Task to carry out:
Write the lines below out exactly, dropping each picture.

Excerpted data:
###

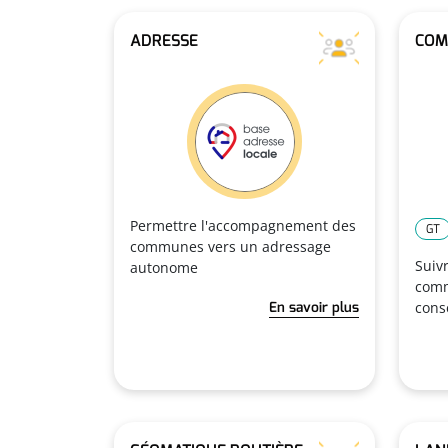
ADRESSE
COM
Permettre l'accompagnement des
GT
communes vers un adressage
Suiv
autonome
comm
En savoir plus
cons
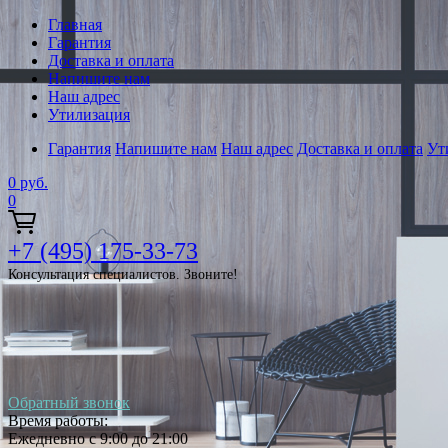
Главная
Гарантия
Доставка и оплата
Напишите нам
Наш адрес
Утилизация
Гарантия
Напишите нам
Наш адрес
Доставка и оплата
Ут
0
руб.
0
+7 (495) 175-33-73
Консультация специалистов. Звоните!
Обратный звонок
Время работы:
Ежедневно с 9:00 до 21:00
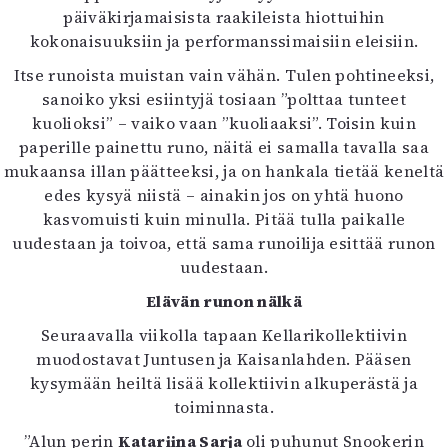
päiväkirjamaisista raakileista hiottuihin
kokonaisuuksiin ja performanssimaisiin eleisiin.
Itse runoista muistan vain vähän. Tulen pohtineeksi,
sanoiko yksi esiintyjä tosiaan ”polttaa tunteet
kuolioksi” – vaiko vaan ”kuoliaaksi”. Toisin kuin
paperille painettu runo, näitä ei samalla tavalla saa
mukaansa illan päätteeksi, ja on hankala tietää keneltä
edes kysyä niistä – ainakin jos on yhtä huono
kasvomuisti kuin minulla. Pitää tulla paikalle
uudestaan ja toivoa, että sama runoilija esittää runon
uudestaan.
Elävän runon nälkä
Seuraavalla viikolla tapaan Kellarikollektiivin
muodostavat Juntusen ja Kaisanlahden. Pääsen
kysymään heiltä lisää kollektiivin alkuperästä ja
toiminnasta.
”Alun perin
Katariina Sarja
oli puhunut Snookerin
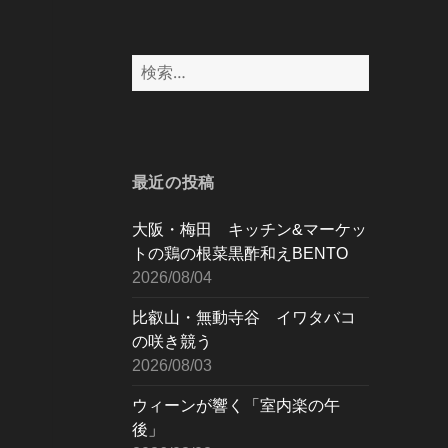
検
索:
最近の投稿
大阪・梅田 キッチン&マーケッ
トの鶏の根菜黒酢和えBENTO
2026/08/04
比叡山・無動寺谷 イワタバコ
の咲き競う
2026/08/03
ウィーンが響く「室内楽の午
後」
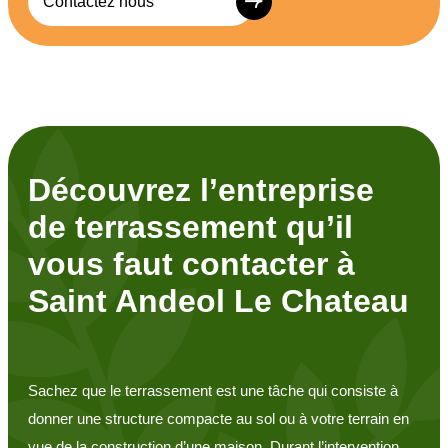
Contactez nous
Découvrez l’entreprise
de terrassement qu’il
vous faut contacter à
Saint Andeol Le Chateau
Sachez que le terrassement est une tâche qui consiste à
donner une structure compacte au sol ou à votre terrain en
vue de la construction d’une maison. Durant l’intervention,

###

Task response:
ADRESSE
COM
Permettre l'accompagnement des
GT
communes vers un adressage
Suiv
autonome
comm
En savoir plus
cons
Главная
Гарантия
Доставка и оплата
Напишите нам
Наш адрес
Утилизация
Гарантия
Напишите нам
Наш адрес
Доставка и оплата
Ут
0
руб.
0
+7 (495) 175-33-73
Консультация специалистов. Звоните!
Обратный звонок
Время работы:
Ежедневно с 9:00 до 21:00
päiväkirjamaisista raakileista hiottuihin
kokonaisuuksiin ja performanssimaisiin eleisiin.
Itse runoista muistan vain vähän. Tulen pohtineeksi,
sanoiko yksi esiintyjä tosiaan ”polttaa tunteet
kuolioksi” – vaiko vaan ”kuoliaaksi”. Toisin kuin
paperille painettu runo, näitä ei samalla tavalla saa
mukaansa illan päätteeksi, ja on hankala tietää keneltä
edes kysyä niistä – ainakin jos on yhtä huono
kasvomuisti kuin minulla. Pitää tulla paikalle
uudestaan ja toivoa, että sama runoilija esittää runon
uudestaan.
Elävän runon nälkä
Seuraavalla viikolla tapaan Kellarikollektiivin
muodostavat Juntusen ja Kaisanlahden. Pääsen
kysymään heiltä lisää kollektiivin alkuperästä ja
toiminnasta.
”Alun perin
Katariina Sarja
oli puhunut Snookerin
検
索:
最近の投稿
大阪・梅田 キッチン&マーケッ
トの鶏の根菜黒酢和えBENTO
2026/08/04
比叡山・無動寺谷 イワタバコ
の咲き競う
2026/08/03
ウィーンが響く「室内楽の午
後」
Contactez nous
Découvrez l’entreprise
de terrassement qu’il
vous faut contacter à
Saint Andeol Le Chateau
Sachez que le terrassement est une tâche qui consiste à
donner une structure compacte au sol ou à votre terrain en
vue de la construction d’une maison. Durant l’intervention,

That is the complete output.